# Router Lift



## mark10409 (Nov 21, 2017)

Hello,
This would be my first attempt at a router table. My first part of the table would be the lift. The only reason I am taking a stab at making was the price of the lifts :surprise: I still have work on the lift, wooden clamps, band clamp. I will be adding a DC gear motor to drive the lift.


----------



## RainMan 2.0 (May 6, 2014)

Wow you’re off to a great start. Nice work Mark


----------



## kklowell (Dec 26, 2014)

Keep posting as you go on this...I want to see how it works out because I've thought of making one too.


----------



## mark10409 (Nov 21, 2017)

RainMan 2.0 said:


> Wow you’re off to a great start. Nice work Mark


thanks! I will post more.


----------



## old55 (Aug 11, 2013)

Pulling back a chair to watch this one.


----------



## Cherryville Chuck (Sep 28, 2010)

I've seen several home made lifts from plywood lately and the owners said they worked well. Al B. Thayer had a version that would flip from vertical to horizontal and was selling plans for it for $10 I think on ebay.


----------



## hawkeye10 (Jul 28, 2015)

Thanks for joining, I think you will teach us a lot. :smile:


----------



## DaninVan (Jan 1, 2012)

Most definitely _not_ a newbie then!


----------



## ggom (Apr 5, 2017)

Hello!
Welcome!

Pretty Nice start Mark!
I' ll be happy follow this thread .

(I' d like to know about costs:
slide bars etc.)

Gérard


----------



## difalkner (Jan 3, 2012)

Welcome to the forum, Mark, and a great job at the router lift so far! Can't wait to see more.

David


----------



## mark10409 (Nov 21, 2017)

Thank you all for the complements! For this design I think I was very *lucky* the alignment for the rods and bearings was very close. As far as material purchased so far was:

Mcmaster-carr
6655K15 Thrust bearings 3ea
90977A170 Coupling nut 1ea
93250A268 S.S. Threaded rod
6384K23 Ball Bearings 3ea
6338K423 Sleeve bearings, 4ea, I decided against the flange and turned them down on a lathe later
6061K33 Linear shaft 2ea

Most of the wood was Baltic birch and some other I had laying around.

Thank you!
Mark


----------



## AshleyJ (Dec 1, 2017)

Thank you for providing detailed parts with sources and part numbers. I appreciate that! And I may use one of those pieces in another context.

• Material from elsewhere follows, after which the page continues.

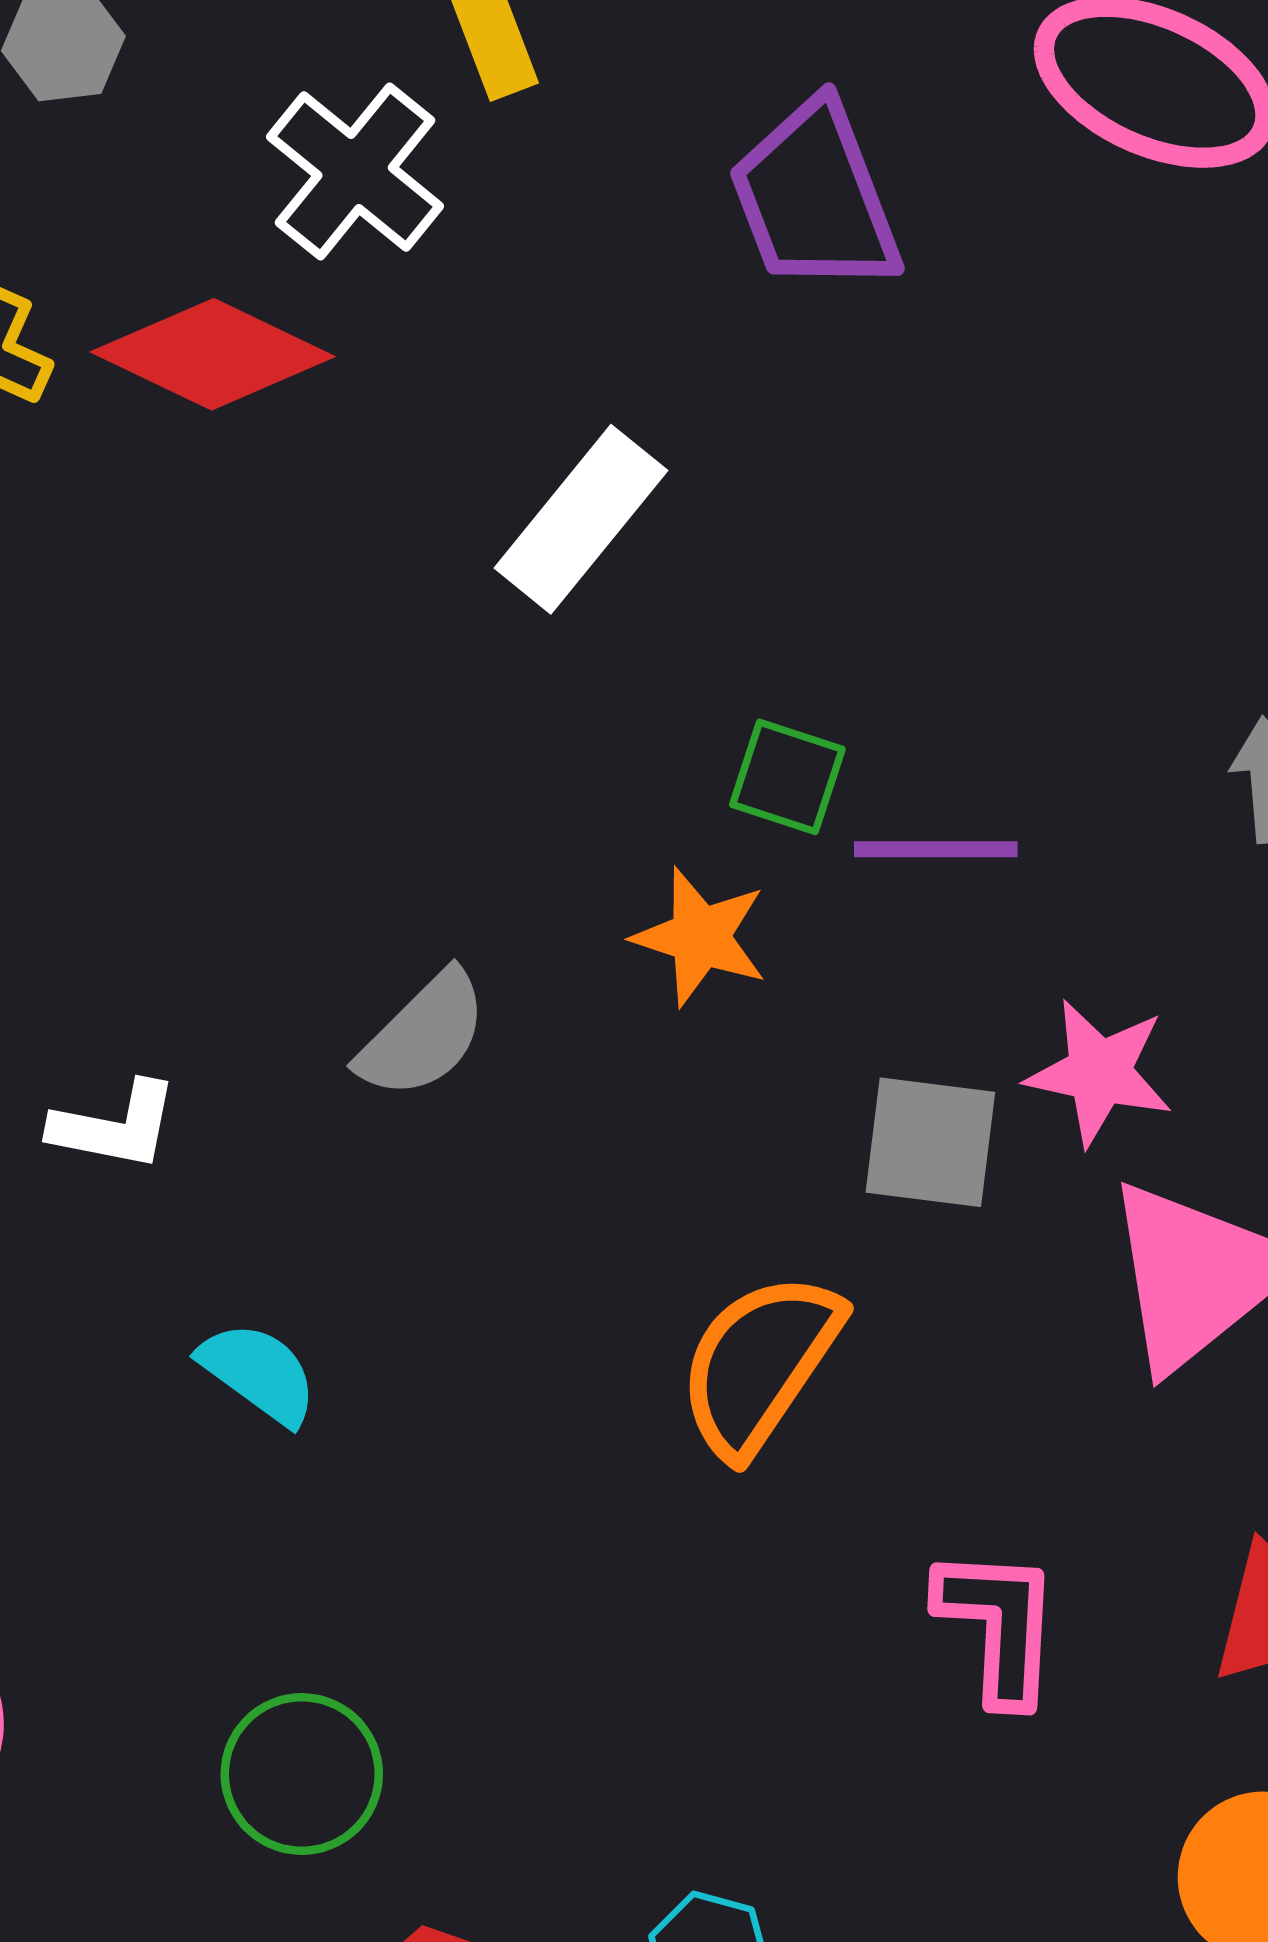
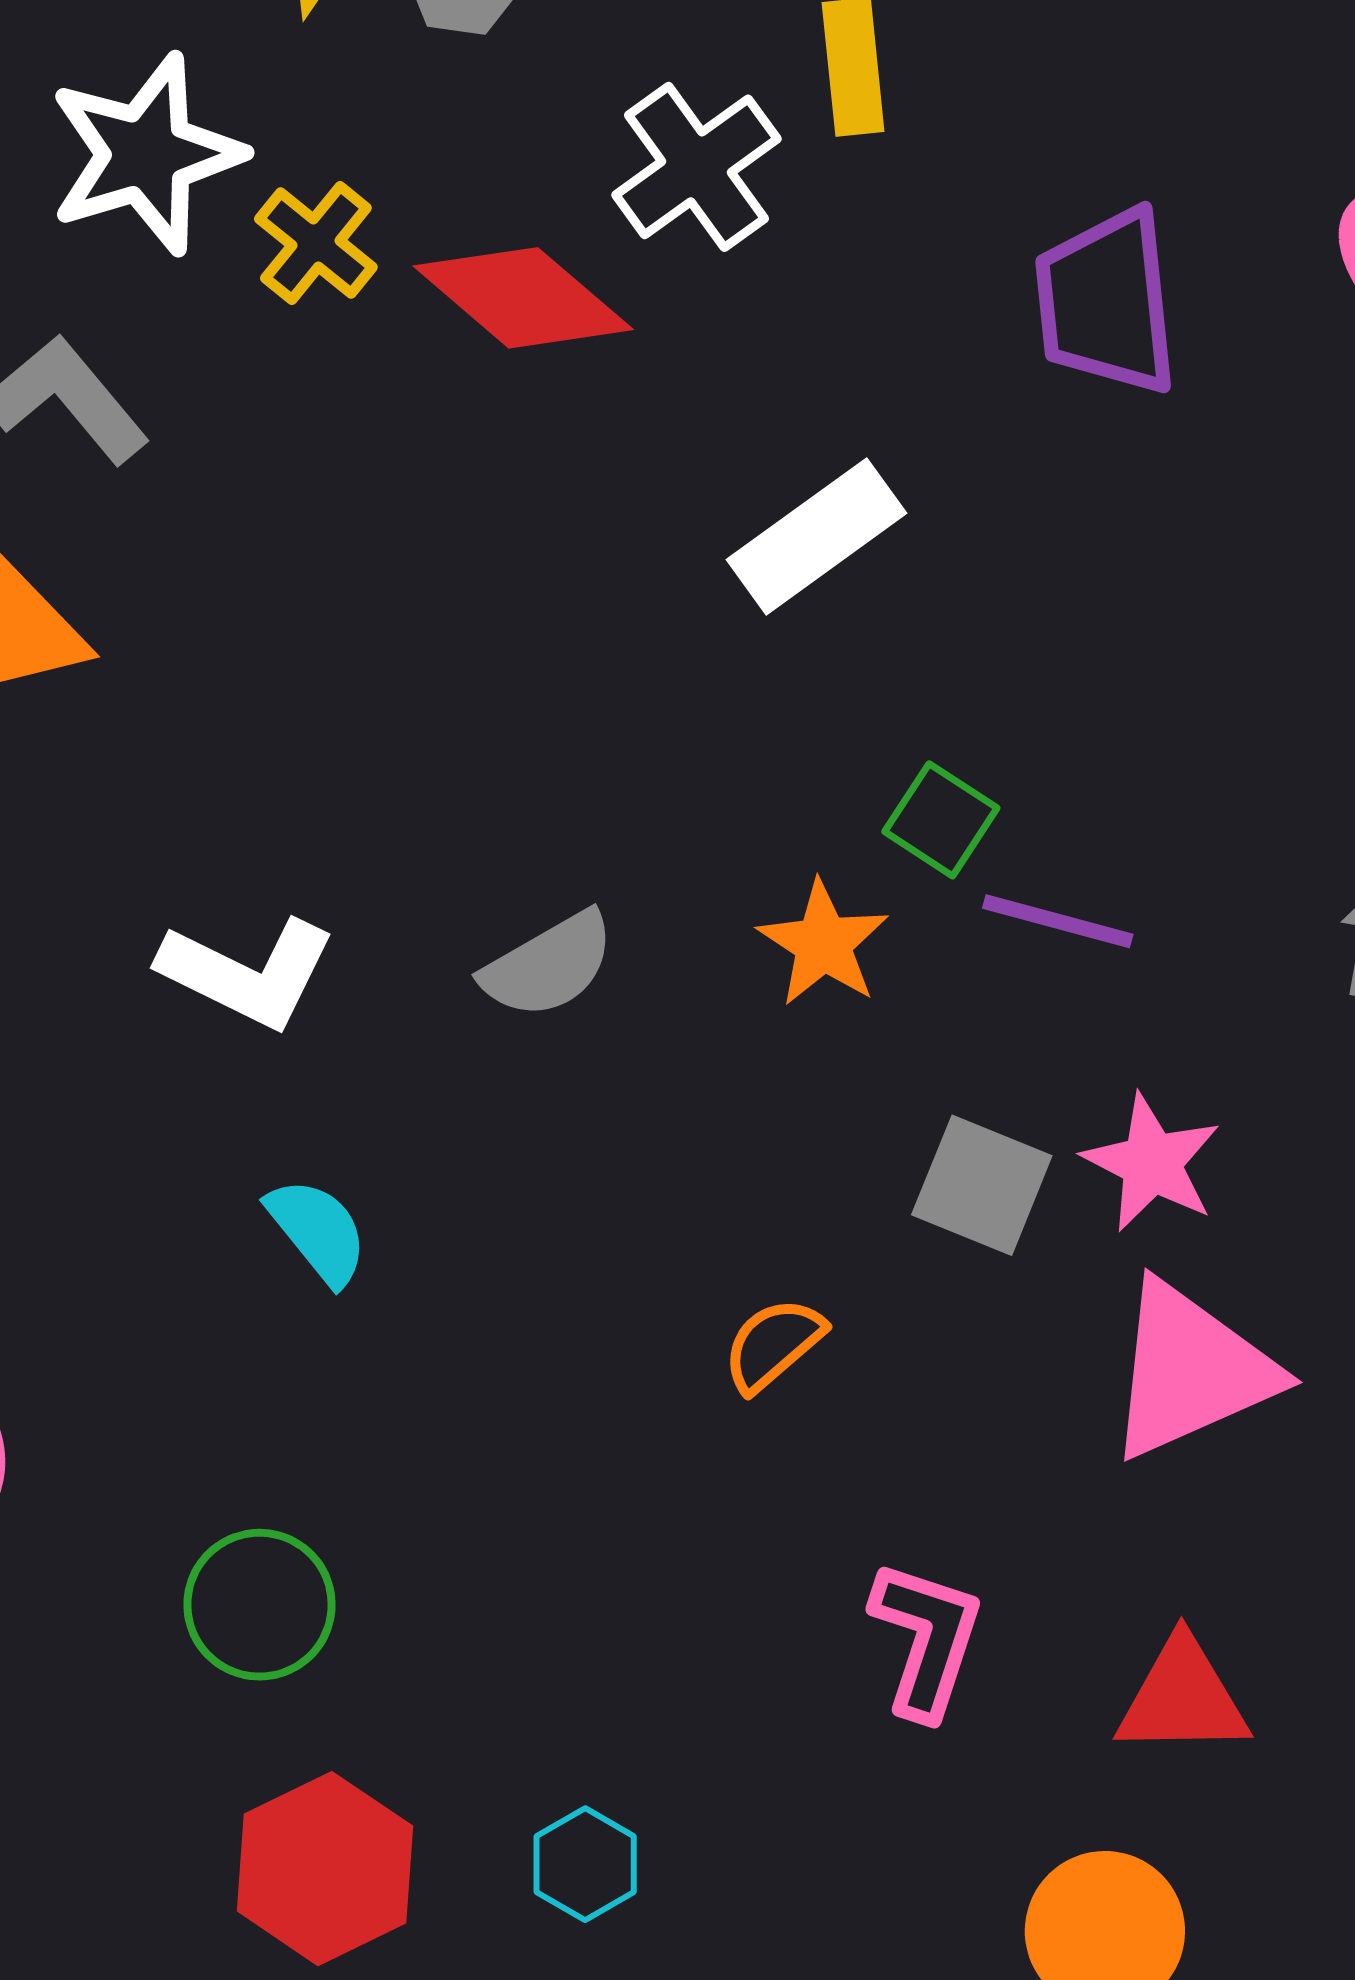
white L-shape: (115, 1126) -> (247, 973), size x1.4
orange semicircle: (759, 1364) -> (773, 1344), size x0.6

Sent from my moto x4 using Tapatalk


----------



## mark10409 (Nov 21, 2017)

I made a few changes to my design on clamping the router to the carriage. I was going to use two band clamps that wrapped around two 3/8" steel rods and the router to hold it in place. I felt the carriage was too narrow and was not happy with it. I saw some other great designs people have done with wooden clamps so I went with that. the router is held in rock solid, much better  I barely had room to add 10-32 screws on each side of the bushing. My next step is to figure out what size gear motor I need. I might add two limit switches to tell when the the carriage is at Max high and low positions.


----------



## harrysin (Jan 15, 2007)

mark10409 said:


> Hello,
> This would be my first attempt at a router table. My first part of the table would be the lift. The only reason I am taking a stab at making was the price of the lifts :surprise: I still have work on the lift, wooden clamps, band clamp. I will be adding a DC gear motor to drive the lift
> 
> .An excellent job that should work well. I used a different approach and did consider fitting a motor but after finding that it worked well I decided against it. I would have thought that your Hitachi router would be a far better choice for a table than a trim router.


----------



## mark10409 (Nov 21, 2017)

harrysin said:


> mark10409 said:
> 
> 
> > Hello,
> ...


----------



## kklowell (Dec 26, 2014)

It's looking great.


----------



## harrysin (Jan 15, 2007)

Once again Mark, a most professional job, please let us know how well it works.


----------



## DesertRatTom (Jul 3, 2012)

Wow, really nice. I'm also going to follow this build. Thanks for taking time to shoot and post pictures.


----------



## mark10409 (Nov 21, 2017)

I finally figured out what size motor I needed and ordered. Except for the limit switches the lift portion of my project is done. Now on to the top and cabinet and fence.


----------



## mark10409 (Nov 21, 2017)

Motor running finally


----------



## harrysin (Jan 15, 2007)

Once again Mark a most professional job.

I unfortunately don't have a great deal of patience to wait for the bit to reach correct height. My pedal is instant, I raise the bit slightly higher than required then gently release pressure on the pedal 'till height is correct, the weight of the router (springs removed) allows the router to lower. the router is then locked.


----------